Eduardo Habkost wrote:
Basically, this patch makes the BlockDriver API guarantee that all requests are
within 0..bdrv_getlength() which to me seems like a Good Thing.

What do others think?

Signed-off-by: Anthony Liguori <address@hidden>

diff --git a/block.c b/block.c
index 4f4bf7c..ab88d05 100644
--- a/block.c
+++ b/block.c
@@ -318,6 +318,7 @@ int bdrv_file_open(BlockDriverState **pbs, const char 
*filename, int flags)
         bdrv_delete(bs);
         return ret;
     }
+    bs->growable = 1;

Is this really safe on all places where bdrv_file_open() is called? The
original patch has added a BDRV_O_AUTOGROW and it was used on most
bdrv_file_open() calls, but not on block-vpc.c.

Yes. This is what bdrv_file_open() means as opposed to bdrv_open().

FWIW, I didn't write the original patch, but my guess is that block-vpc.c write support is relatively new. Before write support was added (less than a month ago), there was no reason to allow a VPC to grow. But this definitely demonstrates a problem with the old patch. It would have broken block-vpc write support.

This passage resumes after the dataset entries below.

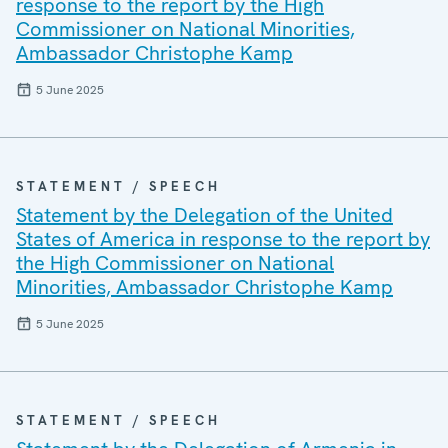
response to the report by the High
Commissioner on National Minorities,
Ambassador Christophe Kamp
5 June 2025
STATEMENT / SPEECH
Statement by the Delegation of the United
States of America in response to the report by
the High Commissioner on National
Minorities, Ambassador Christophe Kamp
5 June 2025
STATEMENT / SPEECH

The original fix didn't allow out-of-bound read requests even on growable
devices. But I think the above is safe: raw_pread() should return an
error on out-of-bound read requests.

An out of bound read request will return an error, so, yeah, I'm perfectly happy with it.

+
+    len = bdrv_getlength(bs);

Cool, this helps solving two problems with the original approach:

- The block-based vs. byte-based range checking
  (https://bugzilla.redhat.com/show_bug.cgi?id=485148)
- Removable devices where we can't be sure the media hasn't changed
  since the last time we checked the length

The only thing that I am worried about is the performance impact
of calling raw_getlength() on every request for raw devices such as
CD-ROMs. I hope it won't trigger some expensive operation on the physical
device every time we ask for the media size.

If it does, then we'll fix that properly. bdrv_getlength() needs to be fast to be useful.

+static int bdrv_check_request(BlockDriverState *bs, int64_t sector_num,
+                              int nb_sectors)
+{
+    int64_t offset;
+
+    /* Deal with byte accesses */
+    if (sector_num < 0)
+        offset = -sector_num;

Uh? Where is this feature used?

SCSI generic pass through. Avi has patches to eliminate this an introduce a new API but they haven't been merged yet.